Iran Eyes Better Ties with Algeria under New President

Iran Eyes Better Ties with Algeria under New President
Abdelmadjid Tebboune garnered 58 per cent of the votes in Algerian elections, according to preliminary results / Photo by Reuters

Iranian Foreign Ministry Spokesman Seyyed Abbas Mousavi has expressed pleasure with the successful holding of presidential elections in Algeria, hoping for enhanced ties under the new president.

In a statement on Saturday, Mousavi offered his congratulations to the Algerian nation and government, and described their elections as a major step to realize democracy, development, and prosperity in a calm atmosphere.

He also expressed hope that bilateral relations between Iran and Algeria would deepen and develop during the new president’s term in office.

Former Prime Minister Abdelmadjid Tebboune was declared the winner of Algeria’s presidential election.

Tebboune – who also served as housing minister under Abdelaziz Bouteflika – the former president forced to step down in April following mass protests – won 58.15 percent of Thursday’s vote, according to preliminary results announced on Friday.

The 74-year-old’s closest rival, Abdelkader Bengrina, came second with 17.38 percent. Former Prime Minister Ali Benflis was third, with 10.55 percent, while former Minister of Culture Azzedine Mihoubi came in fourth place, with 7.26 percent. Abdelaziz Belaid, the head of el Moustakbal party, obtained 6.66 percent.

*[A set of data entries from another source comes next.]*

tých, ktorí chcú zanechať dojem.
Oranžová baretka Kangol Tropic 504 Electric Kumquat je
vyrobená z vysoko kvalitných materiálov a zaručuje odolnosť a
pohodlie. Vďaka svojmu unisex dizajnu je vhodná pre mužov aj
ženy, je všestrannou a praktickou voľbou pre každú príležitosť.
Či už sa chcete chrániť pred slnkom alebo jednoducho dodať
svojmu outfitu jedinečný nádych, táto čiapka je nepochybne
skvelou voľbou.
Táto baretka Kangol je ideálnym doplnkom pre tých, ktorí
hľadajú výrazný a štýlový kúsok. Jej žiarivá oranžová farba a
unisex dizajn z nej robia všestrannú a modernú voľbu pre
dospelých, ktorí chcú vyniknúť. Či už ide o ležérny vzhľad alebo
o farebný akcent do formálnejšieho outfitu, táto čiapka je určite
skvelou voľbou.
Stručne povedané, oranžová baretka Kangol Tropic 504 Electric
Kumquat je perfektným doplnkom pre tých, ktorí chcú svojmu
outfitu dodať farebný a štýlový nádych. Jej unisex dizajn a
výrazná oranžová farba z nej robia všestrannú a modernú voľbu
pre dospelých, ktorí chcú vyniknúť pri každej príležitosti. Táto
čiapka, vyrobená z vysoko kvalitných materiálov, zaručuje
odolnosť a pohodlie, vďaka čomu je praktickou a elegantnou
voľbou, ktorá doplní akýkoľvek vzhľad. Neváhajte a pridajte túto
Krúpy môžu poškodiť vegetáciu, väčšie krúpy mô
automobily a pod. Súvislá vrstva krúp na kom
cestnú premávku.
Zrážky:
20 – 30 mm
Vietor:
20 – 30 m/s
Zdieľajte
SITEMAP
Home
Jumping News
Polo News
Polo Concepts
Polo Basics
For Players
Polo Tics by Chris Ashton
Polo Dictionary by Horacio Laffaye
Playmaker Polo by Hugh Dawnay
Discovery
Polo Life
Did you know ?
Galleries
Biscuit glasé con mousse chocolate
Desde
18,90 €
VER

On Friday, huge crowds gathered in Algiers to protest against the election, denouncing it as a “sham” because of the links of all five presidential candidates to the former president and the ruling elite.

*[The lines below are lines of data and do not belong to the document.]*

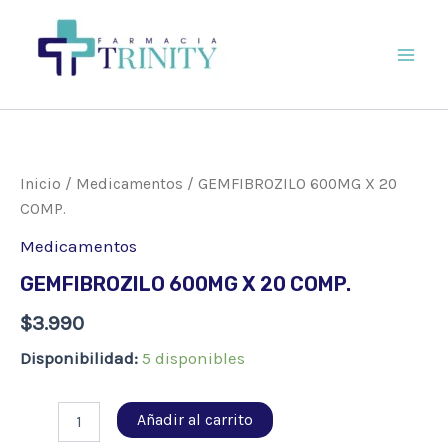
Ir
al
contenido
Main
Men
Inicio
/
Medicamentos
/ GEMFIBROZILO 600MG X 20
COMP.
Medicamentos
GEMFIBROZILO 600MG X 20 COMP.
$
3.990
Disponibilidad:
5 disponibles
GEMFIBROZILO
Añadir al carrito
600MG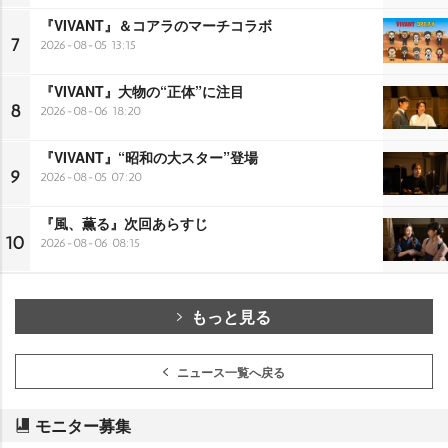
『VIVANT』＆コアラのマーチコラボ
7
2026-08-05 13:15
『VIVANT』大物の“正体”に注目
8
2026-08-06 18:20
『VIVANT』“昭和の大スター”登場
9
2026-08-05 07:20
『風、薫る』次回あらすじ
10
2026-08-06 08:15
もっと見る
ニュース一覧へ戻る
モニター募集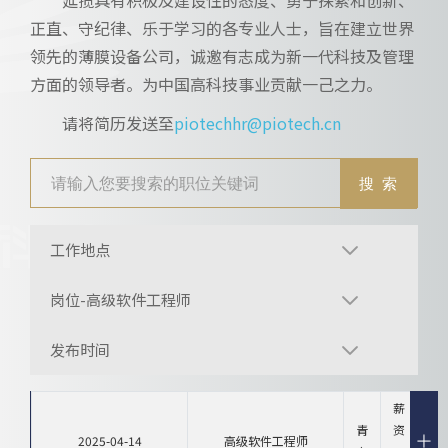
正直、守纪律、乐于学习的各专业人士，旨在建立世界
领先的薄膜设备公司，诚邀有志成为新一代科技及管理
方面的领导者。为中国高科技事业贡献一己之力。
请将简历发送至
piotechhr@piotech.cn
工作地点
岗位-高级软件工程师
发布时间
薪
青
资
2025-04-14
高级软件工程师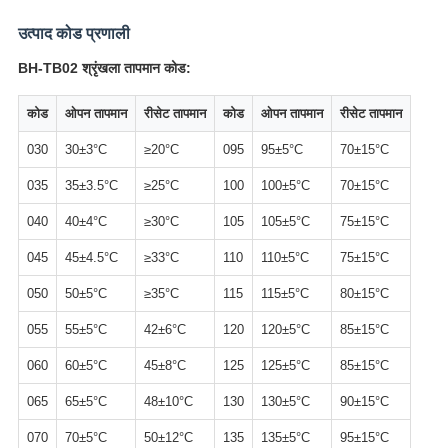
उत्पाद कोड प्रणाली
BH-TB02 श्रृंखला तापमान कोड:
कोड
ओपन तापमान
रीसेट तापमान
कोड
ओपन तापमान
रीसेट तापमान
030
30±3°C
≥20°C
095
95±5°C
70±15°C
035
35±3.5°C
≥25°C
100
100±5°C
70±15°C
040
40±4°C
≥30°C
105
105±5°C
75±15°C
045
45±4.5°C
≥33°C
110
110±5°C
75±15°C
050
50±5°C
≥35°C
115
115±5°C
80±15°C
055
55±5°C
42±6°C
120
120±5°C
85±15°C
060
60±5°C
45±8°C
125
125±5°C
85±15°C
065
65±5°C
48±10°C
130
130±5°C
90±15°C
070
70±5°C
50±12°C
135
135±5°C
95±15°C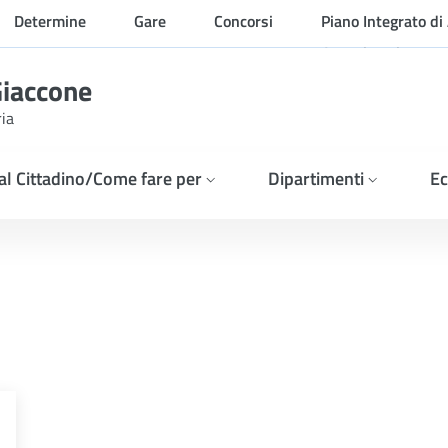
Determine
Gare
Concorsi
Piano Integrato di 
Organizzazione
Giaccone
ria
 al Cittadino/Come fare per
Dipartimenti
Ec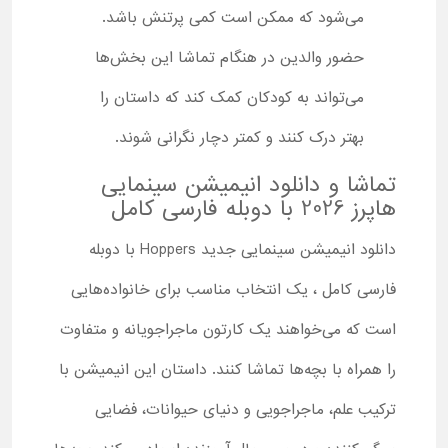
می‌شود که ممکن است کمی پرتنش باشد.
حضور والدین در هنگام تماشا این بخش‌ها
می‌تواند به کودکان کمک کند که داستان را
بهتر درک کنند و کمتر دچار نگرانی شوند.
تماشا و دانلود انیمیشن سینمایی
هاپرز 2026 با دوبله فارسی کامل
دانلود انیمیشن سینمایی جدید Hoppers با دوبله
فارسی کامل ، یک انتخاب مناسب برای خانواده‌هایی
است که می‌خواهند یک کارتون ماجراجویانه و متفاوت
را همراه با بچه‌ها تماشا کنند. داستان این انیمیشن با
ترکیب علم، ماجراجویی و دنیای حیوانات، فضایی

Authorities said 40 percent of voters had taken part in Thursday’s election, which state media cast as a high enough turnout to vindicate the decision to hold the poll, in spite of protesters’ call for a boycott.

Weekly protests that toppled Bouteflika have not stopped, with demonstrators demanding the entire ruling elite cede power to a new generation, despite no obvious leader emerging to represent them. The protesters refer to themselves simply as “Hirak”, or “the movement”.